▶ Try it
Line count for "boissons": state how many lines of the data below include it, and output nothing more.

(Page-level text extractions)
= = =
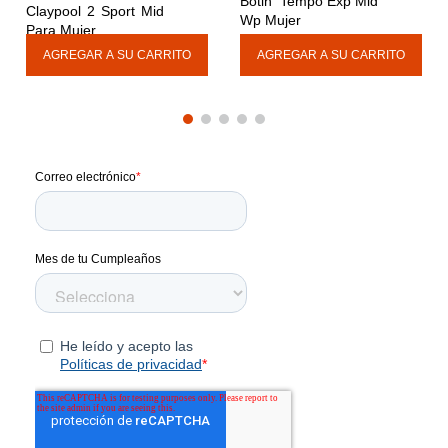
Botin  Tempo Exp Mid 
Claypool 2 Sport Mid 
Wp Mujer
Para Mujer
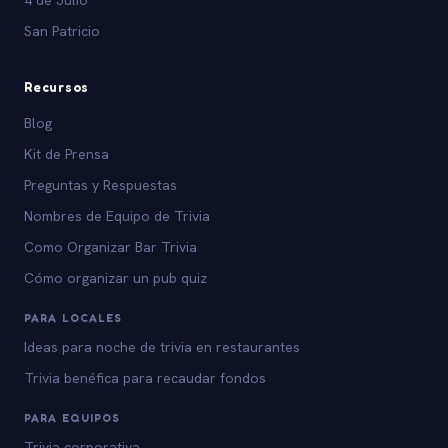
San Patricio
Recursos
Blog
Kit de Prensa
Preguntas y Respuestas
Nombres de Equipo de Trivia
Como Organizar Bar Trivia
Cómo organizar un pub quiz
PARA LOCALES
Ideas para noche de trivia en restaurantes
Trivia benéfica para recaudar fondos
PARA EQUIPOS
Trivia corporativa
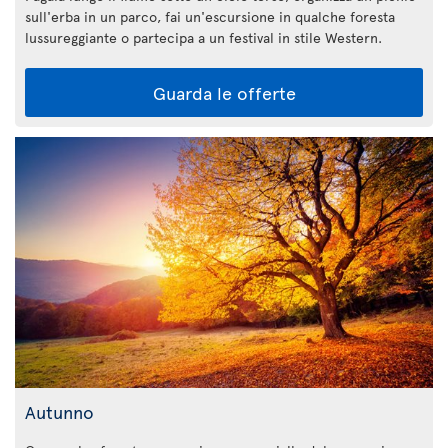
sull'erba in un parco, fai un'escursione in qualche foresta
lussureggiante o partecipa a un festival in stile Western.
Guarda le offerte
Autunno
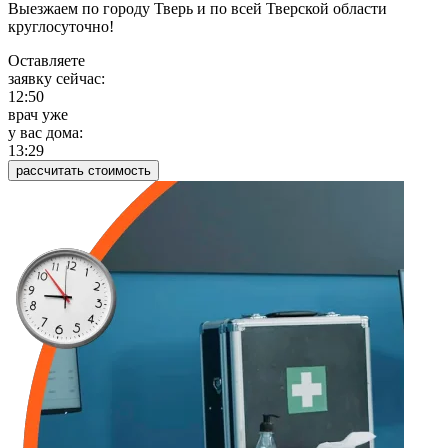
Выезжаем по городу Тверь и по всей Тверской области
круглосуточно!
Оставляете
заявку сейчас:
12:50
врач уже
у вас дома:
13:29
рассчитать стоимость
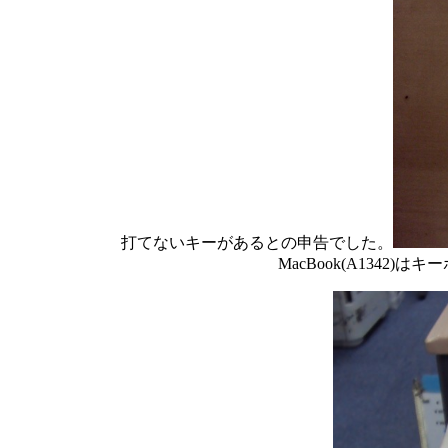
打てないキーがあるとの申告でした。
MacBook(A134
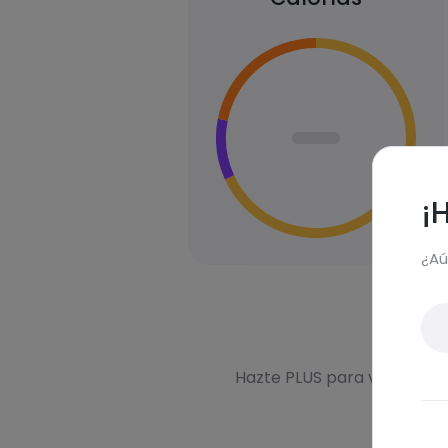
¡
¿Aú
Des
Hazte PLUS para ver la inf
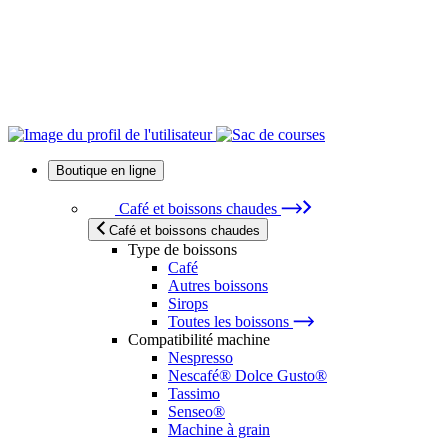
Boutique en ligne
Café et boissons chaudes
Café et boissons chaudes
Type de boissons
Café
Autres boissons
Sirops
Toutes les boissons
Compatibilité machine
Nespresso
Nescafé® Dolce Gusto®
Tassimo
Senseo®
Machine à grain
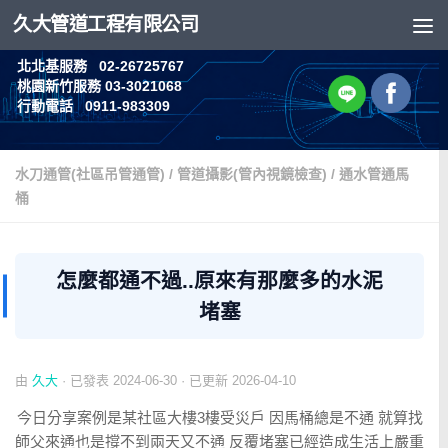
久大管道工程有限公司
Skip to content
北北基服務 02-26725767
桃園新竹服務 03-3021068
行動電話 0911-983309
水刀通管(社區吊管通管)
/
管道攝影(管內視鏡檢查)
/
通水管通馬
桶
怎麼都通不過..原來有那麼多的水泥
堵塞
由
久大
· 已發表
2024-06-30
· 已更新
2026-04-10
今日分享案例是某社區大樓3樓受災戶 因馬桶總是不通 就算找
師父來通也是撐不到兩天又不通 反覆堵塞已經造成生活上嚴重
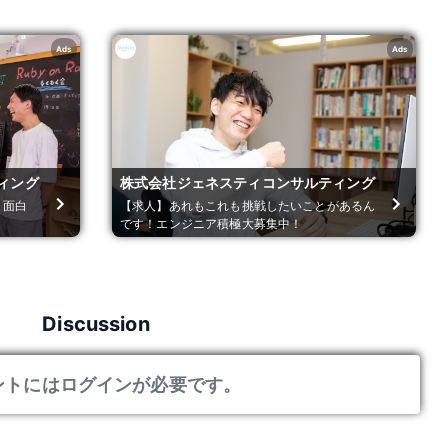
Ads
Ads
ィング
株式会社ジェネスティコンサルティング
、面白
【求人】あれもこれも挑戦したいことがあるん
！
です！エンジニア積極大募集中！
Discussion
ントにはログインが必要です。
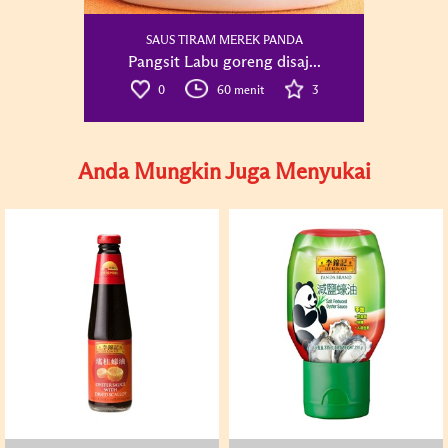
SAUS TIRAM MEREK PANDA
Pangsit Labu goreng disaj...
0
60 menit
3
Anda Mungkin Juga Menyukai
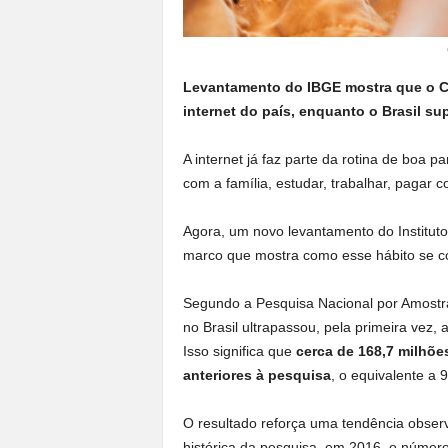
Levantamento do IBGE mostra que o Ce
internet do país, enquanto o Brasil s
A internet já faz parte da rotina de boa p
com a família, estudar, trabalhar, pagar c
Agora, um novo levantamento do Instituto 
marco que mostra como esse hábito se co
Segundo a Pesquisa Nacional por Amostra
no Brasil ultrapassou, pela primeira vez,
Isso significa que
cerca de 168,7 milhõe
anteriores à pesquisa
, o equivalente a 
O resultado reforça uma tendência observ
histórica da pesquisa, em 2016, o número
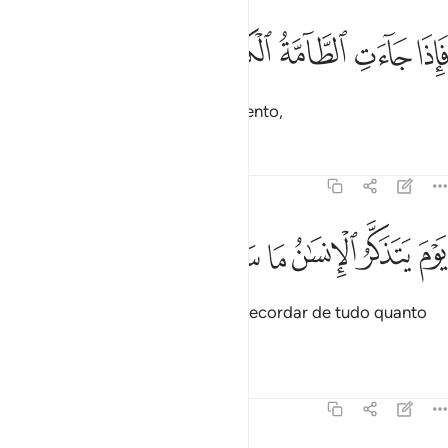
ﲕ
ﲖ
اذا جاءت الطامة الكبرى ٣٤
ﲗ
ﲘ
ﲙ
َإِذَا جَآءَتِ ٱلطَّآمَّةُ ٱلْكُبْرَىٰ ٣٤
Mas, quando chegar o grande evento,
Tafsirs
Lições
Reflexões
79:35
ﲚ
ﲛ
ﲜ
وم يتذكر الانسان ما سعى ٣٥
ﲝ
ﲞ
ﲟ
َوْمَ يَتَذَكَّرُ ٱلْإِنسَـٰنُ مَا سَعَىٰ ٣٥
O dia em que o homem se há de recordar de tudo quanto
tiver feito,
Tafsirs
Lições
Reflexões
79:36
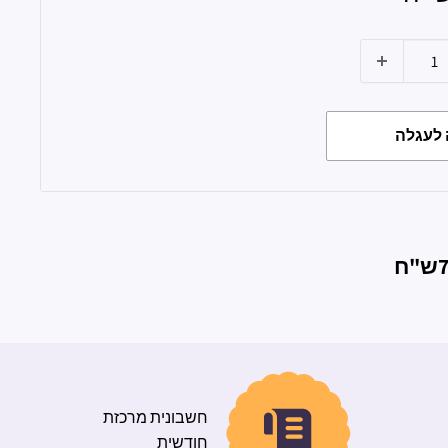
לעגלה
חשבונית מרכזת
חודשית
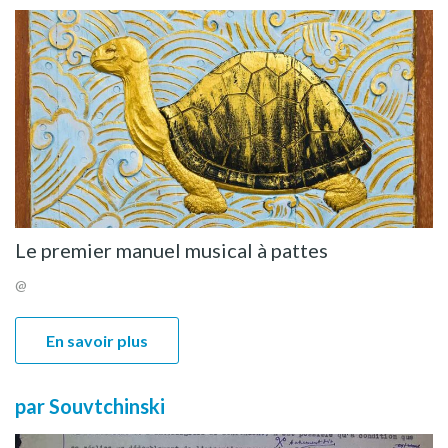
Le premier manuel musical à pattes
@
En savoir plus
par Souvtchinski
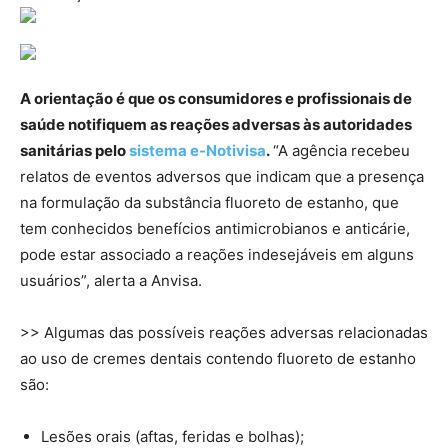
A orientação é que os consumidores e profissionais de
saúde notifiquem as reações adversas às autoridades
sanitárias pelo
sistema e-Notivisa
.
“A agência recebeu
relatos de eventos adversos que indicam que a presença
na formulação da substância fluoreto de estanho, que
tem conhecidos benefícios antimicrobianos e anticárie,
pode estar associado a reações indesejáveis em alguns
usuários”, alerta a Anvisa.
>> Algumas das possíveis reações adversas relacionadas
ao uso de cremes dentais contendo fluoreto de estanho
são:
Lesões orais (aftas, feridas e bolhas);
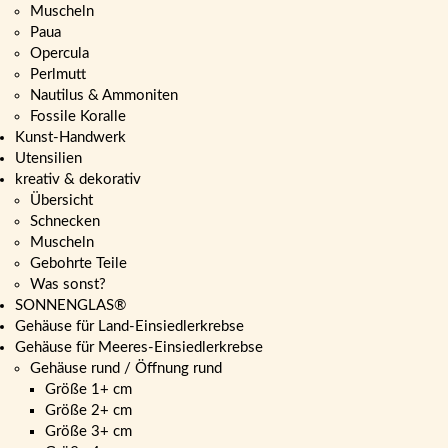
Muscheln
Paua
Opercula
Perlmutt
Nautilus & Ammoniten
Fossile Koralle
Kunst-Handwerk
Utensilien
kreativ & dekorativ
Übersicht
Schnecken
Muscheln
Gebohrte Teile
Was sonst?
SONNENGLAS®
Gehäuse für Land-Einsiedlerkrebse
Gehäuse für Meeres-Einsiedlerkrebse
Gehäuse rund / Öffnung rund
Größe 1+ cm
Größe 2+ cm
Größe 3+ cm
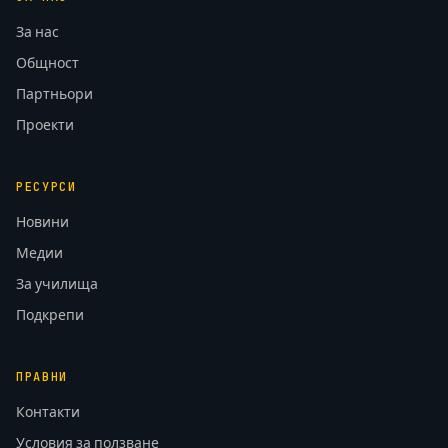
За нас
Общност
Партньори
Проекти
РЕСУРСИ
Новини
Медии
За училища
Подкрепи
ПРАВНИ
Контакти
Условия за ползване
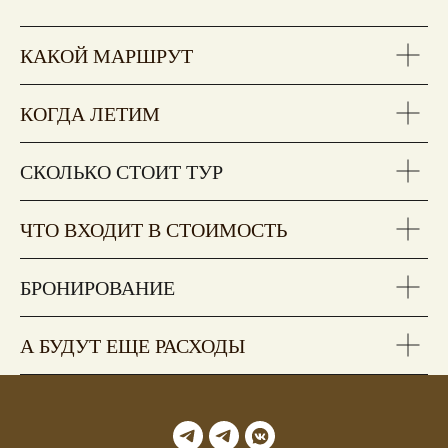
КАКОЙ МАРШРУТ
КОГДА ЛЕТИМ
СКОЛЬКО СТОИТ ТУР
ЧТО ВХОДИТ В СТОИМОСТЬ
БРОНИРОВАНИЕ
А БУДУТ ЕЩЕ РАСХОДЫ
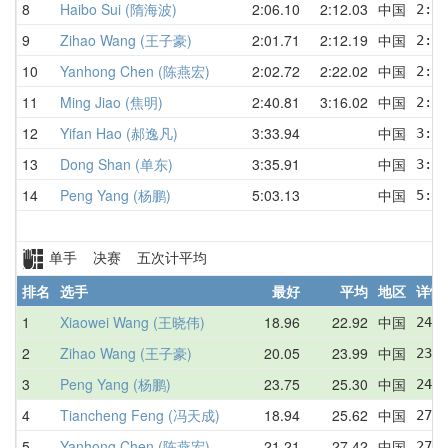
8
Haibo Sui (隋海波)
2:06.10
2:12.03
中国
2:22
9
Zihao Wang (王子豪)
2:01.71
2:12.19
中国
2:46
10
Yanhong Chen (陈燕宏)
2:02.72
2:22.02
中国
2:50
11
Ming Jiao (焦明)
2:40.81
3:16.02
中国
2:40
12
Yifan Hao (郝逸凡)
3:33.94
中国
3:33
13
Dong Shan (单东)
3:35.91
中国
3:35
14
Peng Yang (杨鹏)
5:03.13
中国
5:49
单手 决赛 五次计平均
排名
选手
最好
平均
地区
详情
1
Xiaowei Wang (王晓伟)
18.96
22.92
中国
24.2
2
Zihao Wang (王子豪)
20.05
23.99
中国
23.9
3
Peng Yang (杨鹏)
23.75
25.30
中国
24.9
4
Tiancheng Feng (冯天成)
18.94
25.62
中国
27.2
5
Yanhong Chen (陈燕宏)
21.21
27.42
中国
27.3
= = =
▶ Solution for this exercise
5